Throughout Women’s History Month, TENNIS.com will be highlighting some of the most significant achievements and moments that make our sport what it is today.
As Renée Richards walked through the winding, Tudor-lined lanes of Forest Hills, people from the neighborhood gathered around her to wish her luck. After seeing the ophthalmologist’s picture in the newspapers for months, the locals of Queens knew where she was going—the West Side Tennis Club—and the magnitude of what she was about to do.
It was August 1977, the closing weeks of the notorious Summer of Sam in New York City. Over three harrowing months, the crumbling metropolis had been rocked by terrorizing riots, a chaotic blackout and the frantic search for a serial killer.
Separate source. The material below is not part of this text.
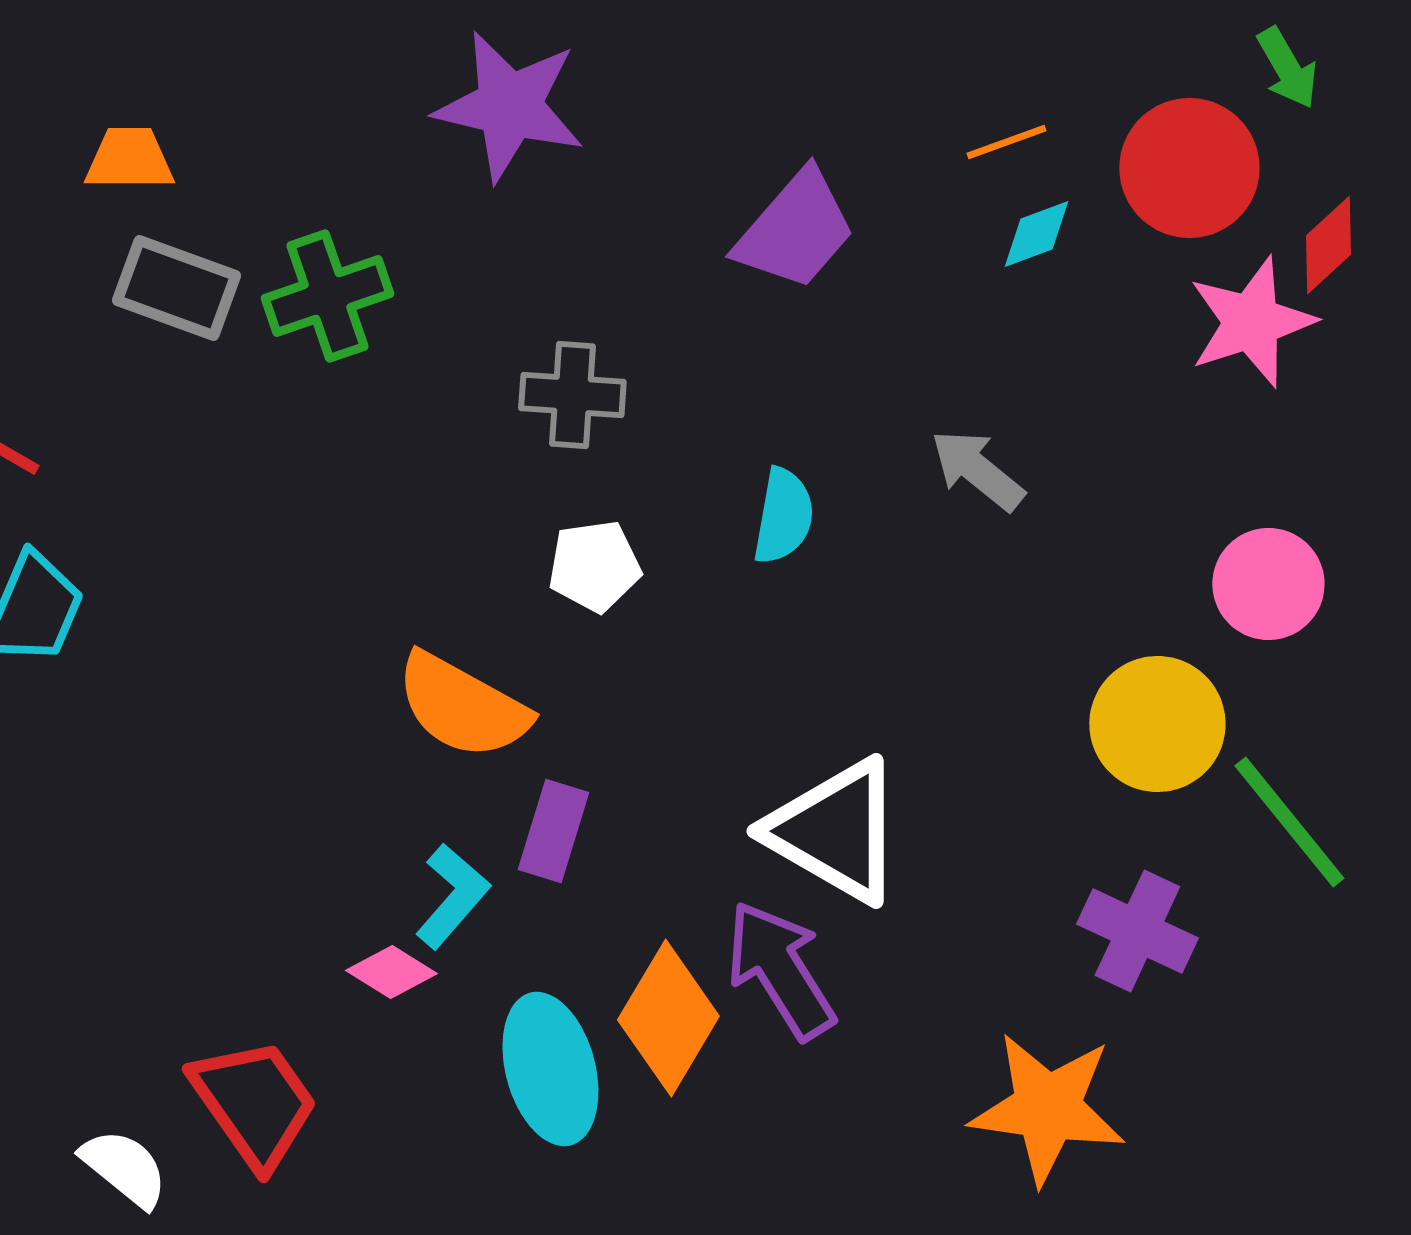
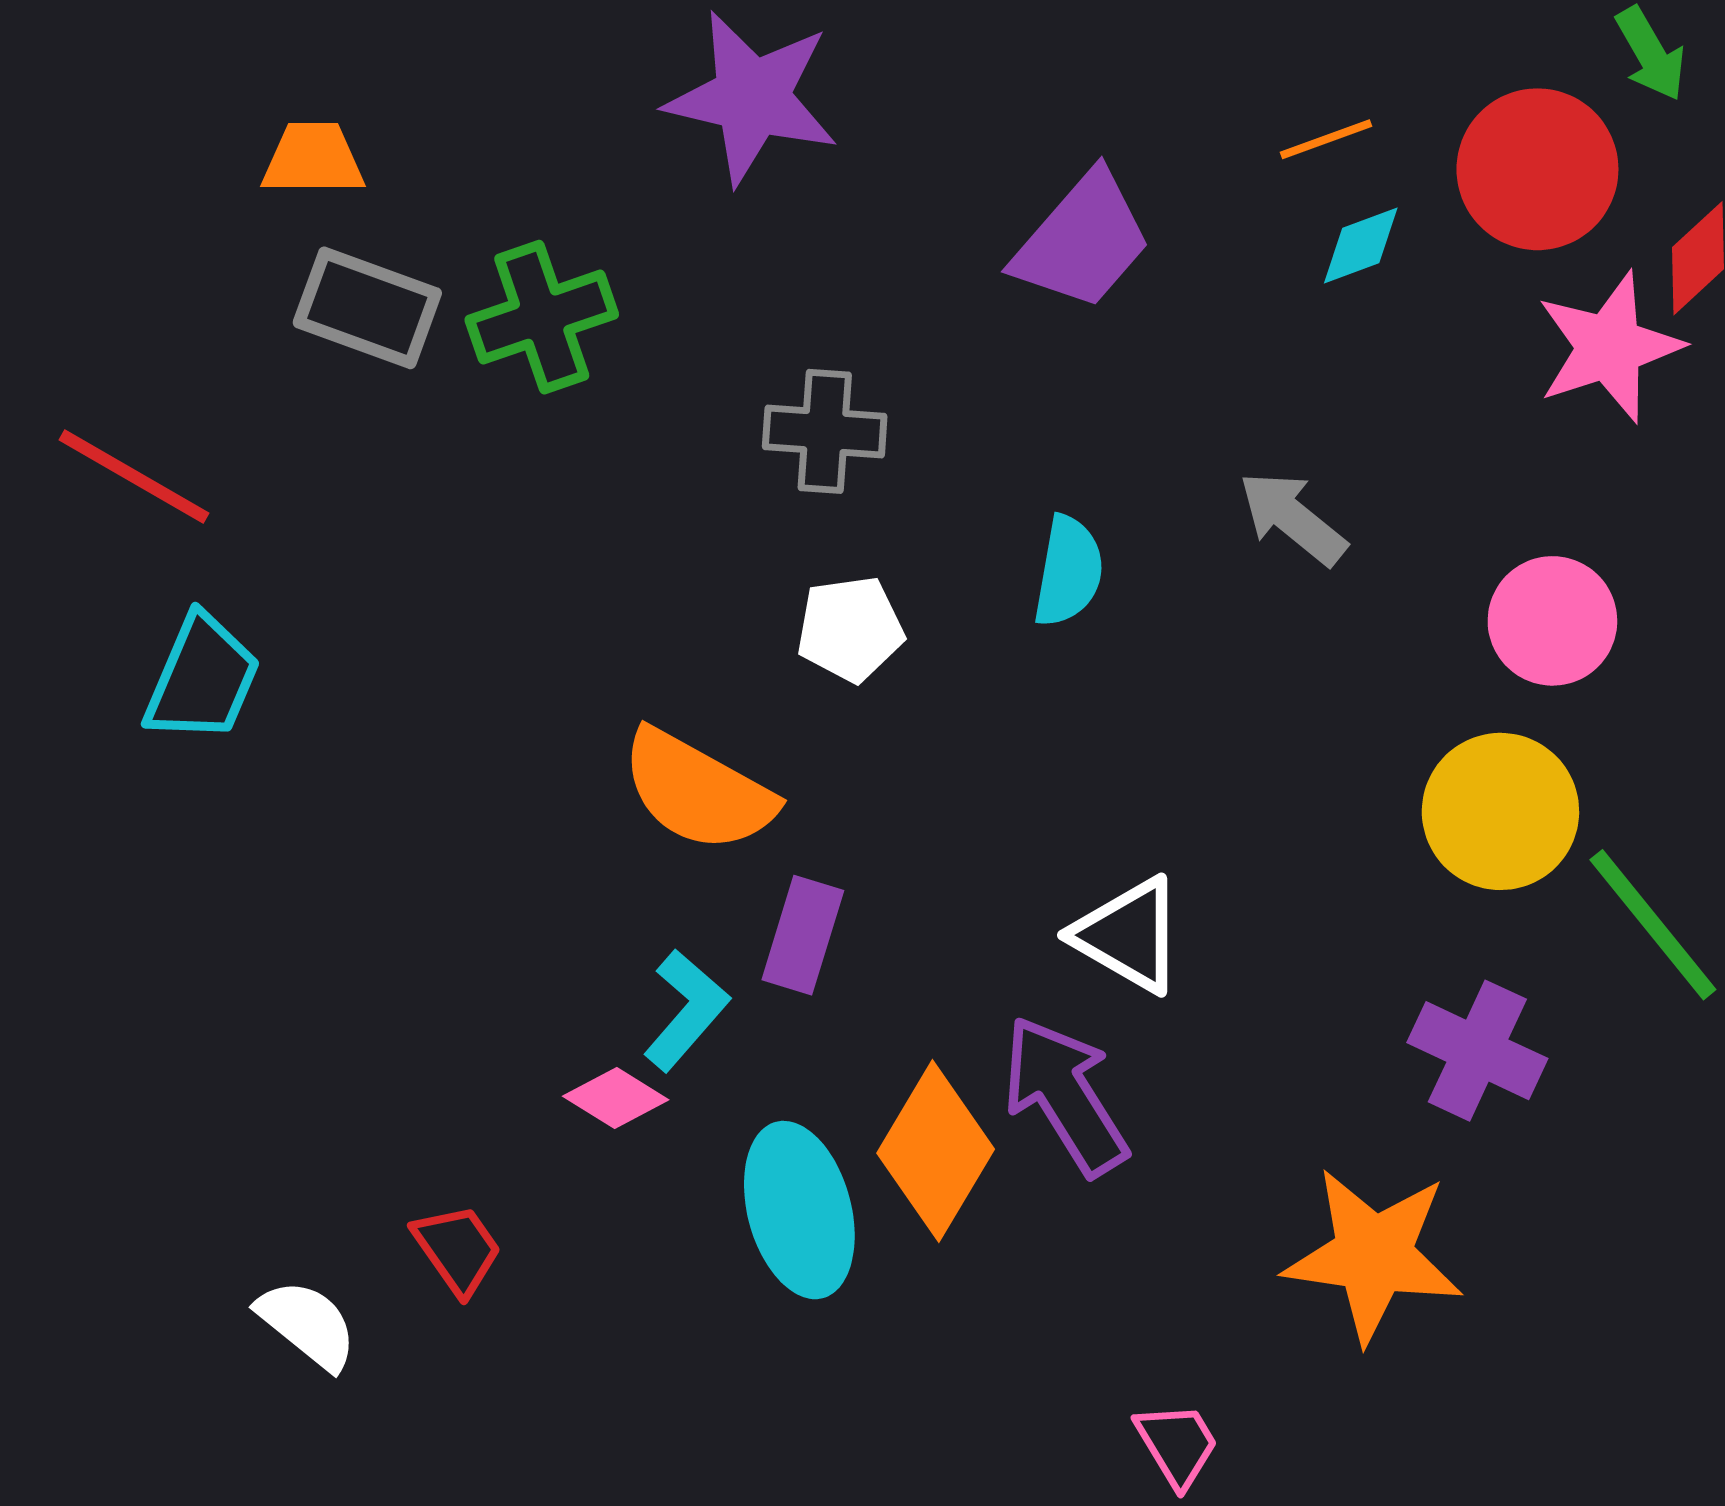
pink circle: (1268, 584) -> (1552, 621), moved
white triangle: (835, 831) -> (1129, 935), size x0.7
red trapezoid: (254, 1103) -> (457, 1249), size x0.6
As autumn mercifully approached, though, tennis became the talk of the town, and Richards was, for the moment, the world’s most talked-about athlete.
In 1953, Richards had entered the men’s draw at the U.S. Nationals under the name Richard Raskind. Twenty-four years later—and two years after having sexual-reassignment surgery and changing her name—Renée was on her way to play her first match as a woman at the same event, now known as the US Open. To make it there, she had weathered a chromosome test, boycotts by her fellow players, the scrutiny of the media, a ban by the sport’s officials and a lawsuit to overturn that ban.
But Forest Hills wasn’t just the home of the Open; it was also Richards’ home. These tree-lined lanes were where young Richard had grown up, where he had learned to play tennis—and where he discovered as a child that he had a second, female self inside him, fighting to get out.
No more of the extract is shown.